Сложнее обстоят дела с желающими утопиться. Где угодно. Годится любая, абсолютно любая ёмкость с водой. Будь то дома или на даче, они проберутся всюду, и не успеешь ты опомниться, как оставленный без присмотра стакан с водой, или поилка для собаки, или, боже упаси, тазик для стирки тотчас окажутся облюбованы очередной самоубийцей с усиками-ресничками, только успевай вылавливать и обсушивать их крылышки в форме фаты.
Почему я отношусь к ним с таким состраданием и прилагаю столько усилий, чтобы их спасать? Мне просто думается, что мой ангел-хранитель обо мне примерно такого же мнения, как я о них, претерпевая не меньше хлопот, когда старается позаботиться обо мне, в какие бы самоуничтожительные истории я ни вляпывалась изо дня в день.
Драконоблако
Маленькая кошечка Ксения первое время, после того как у неё прорезались глазки, не отходила далеко от уютной лежанки, где мама её вылизывала и кормила молоком. По вечерам рядом с их уголком садилась дочка хозяев и, поиграв с ними, рассказывала им на ночь сказки про принцесс и драконов. Они же потом Ксении и снились: ведь ничего больше она пока в жизни не знала и не видела, ей негде было набраться впечатлений.
Но вот вскоре она немного подросла, и её начали выпускать в сад. Мама учила её распознавать разные запахи, точить когти об дерево и ориентироваться на местности, а после таких уроков Ксении давали свободное время. Она бегала за разноцветными бабочками и валялась на лужайке.
Однажды солнечным утром она жмурилась, разглядывая небо, и вдруг заметила облако в форме дракона – она сразу его узнала, он был точь-в-точь как его описывала в вечерних сказках хозяйская дочь.
– Ты что же, драконоблако? – восхитилась кошечка.
– Да, – рассмеялось то в ответ.
– Давай я тебя догоню, – с готовностью вскочила на лапы Ксения.
– У меня есть идея получше: хочешь, мы вместе поиграем в догонялки с солнцем?
– Только если ты мне поможешь, – вздохнула кошечка. – Я сама уже пробовала, у меня не получается за ним поспевать. Сначала оно долго надо мной, словно никуда не собирается, а потом раз – и закатывается за горизонт, а я не могу быстро туда добежать. И так каждый вечер.
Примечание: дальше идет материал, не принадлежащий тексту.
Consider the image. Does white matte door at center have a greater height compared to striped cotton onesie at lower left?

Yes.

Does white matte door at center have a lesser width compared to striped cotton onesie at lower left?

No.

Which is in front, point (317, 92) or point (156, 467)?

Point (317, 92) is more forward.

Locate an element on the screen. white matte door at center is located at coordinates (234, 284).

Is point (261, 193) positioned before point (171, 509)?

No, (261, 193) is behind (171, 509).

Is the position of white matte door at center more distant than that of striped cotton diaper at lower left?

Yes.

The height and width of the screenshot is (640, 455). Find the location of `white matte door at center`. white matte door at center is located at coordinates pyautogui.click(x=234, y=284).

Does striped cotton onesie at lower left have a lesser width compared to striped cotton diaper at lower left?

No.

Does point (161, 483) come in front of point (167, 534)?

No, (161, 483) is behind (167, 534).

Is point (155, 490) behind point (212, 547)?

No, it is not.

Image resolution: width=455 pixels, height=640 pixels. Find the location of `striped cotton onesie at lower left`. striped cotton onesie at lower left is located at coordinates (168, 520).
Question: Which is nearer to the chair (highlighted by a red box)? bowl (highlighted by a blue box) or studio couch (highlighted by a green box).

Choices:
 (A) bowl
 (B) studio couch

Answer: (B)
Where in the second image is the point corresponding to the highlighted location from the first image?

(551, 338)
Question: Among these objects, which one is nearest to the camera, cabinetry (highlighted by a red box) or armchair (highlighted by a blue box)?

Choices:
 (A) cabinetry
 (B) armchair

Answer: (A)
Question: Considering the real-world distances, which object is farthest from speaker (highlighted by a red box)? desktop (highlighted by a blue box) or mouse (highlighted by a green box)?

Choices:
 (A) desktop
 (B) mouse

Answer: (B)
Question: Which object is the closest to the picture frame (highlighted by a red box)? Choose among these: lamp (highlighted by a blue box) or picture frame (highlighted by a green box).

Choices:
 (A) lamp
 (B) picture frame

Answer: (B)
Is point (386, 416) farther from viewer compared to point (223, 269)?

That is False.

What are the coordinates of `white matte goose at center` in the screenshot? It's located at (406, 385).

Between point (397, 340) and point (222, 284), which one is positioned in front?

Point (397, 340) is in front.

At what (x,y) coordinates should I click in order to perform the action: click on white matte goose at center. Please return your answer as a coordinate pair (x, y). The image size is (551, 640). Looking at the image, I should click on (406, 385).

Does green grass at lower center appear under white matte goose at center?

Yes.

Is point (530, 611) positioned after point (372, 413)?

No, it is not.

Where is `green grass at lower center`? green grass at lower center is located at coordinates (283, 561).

– Я знаю, куда именно оно уходит и что там, за горизонтом, – понимающе кивнуло драконоблако.
– Правда? Рассказывай скорее!
– Оно движется по кругу, всегда в одну и ту же сторону, и его путь лежит через «часовые пояса». Их двадцать четыре.
– Часовые пояса… – задумчиво протянула Ксения.
– Когда солнце уходит от нас, оно просто идёт в следующий часовой пояс, – продолжало между тем драконоблако. – То есть чтобы нам от него не отставать, надо просто двигаться со скоростью один часовой пояс в час.
– Здорово! И ты так умеешь?
– Да, и возьму тебя с собой. Давай попробуем завтра. Встречаемся на крыше амбара позади клумбы на рассвете.
С этими словами драконоблако исчезло: распалось, поддаваясь дуновению ветра, на целый караван слоистых и перистых облачков, тотчас сделавшись неузнаваемым.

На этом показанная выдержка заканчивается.